Ceux qui attendent toujours d'être pris en charge pourraient voir cette promesse s'envoler pour de bon comme au Malawi, au Lesotho et en Ouganda, où les mises sous traitement sont ralenties. En République démocratique du Congo, le traitement est déjà rationné ; seuls 2000 nouveaux patients ont été mis sous traitement en 2011, soit cinq fois moins que l'année précédente, alors que le taux de couverture des ARV reste inférieur à 15%. Au Myanmar, une pénurie de traitement contre la tuberculose multi-résistante est déjà annoncée. Alors que 9 300 nouveaux cas sont diagnostiqués chaque année seuls 3% sont soignés.

« Le volte-face politique actuel, au moment même où des stratégies médicales très
prometteuses pourraient se mettre en place, constitue un véritable camouflet » poursuit le Dr. Antierens. « Des milliers de vies sont en jeu. Les équipes médicales vont à nouveau être placées devant le dilemme de ne pas pouvoir soigner tous les patients qui doivent être traités. Il n'est pas éthique de tester des patients sans avoir de traitement à offrir. »
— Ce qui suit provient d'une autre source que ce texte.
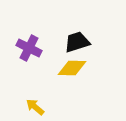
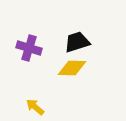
purple cross: rotated 10 degrees counterclockwise
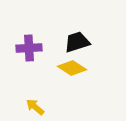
purple cross: rotated 20 degrees counterclockwise
yellow diamond: rotated 32 degrees clockwise
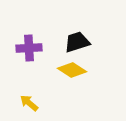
yellow diamond: moved 2 px down
yellow arrow: moved 6 px left, 4 px up
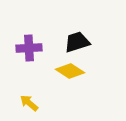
yellow diamond: moved 2 px left, 1 px down
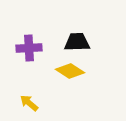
black trapezoid: rotated 16 degrees clockwise
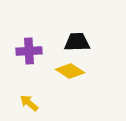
purple cross: moved 3 px down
Ces décisions se paieront cher en termes de santé publique et d'impact sur les sociétés. Les systèmes centralisés perdureront alors qu'une offre de soins au plus près des patients est plus efficace et moins coûteuse. Des traitements améliorés - qui existent déjà - ne pourront pas être adoptés, alors qu'ils favorisent l'adhérence et ont moins d'effets secondaires. Finalement, le foyer épidémique de tuberculose multi-résistante risque de poursuivre son inexorable expansion, tant au niveau régional que mondial.

L'absence totale de prévisibilité sur les fonds disponibles au-delà de 2014 met en péril toute prise en charge supplémentaire de ces maladies chroniques. Qui voudra se lancer dans le traitement de nouveaux patients avec une visibilité de financement à seulement 1 ou 2 ans?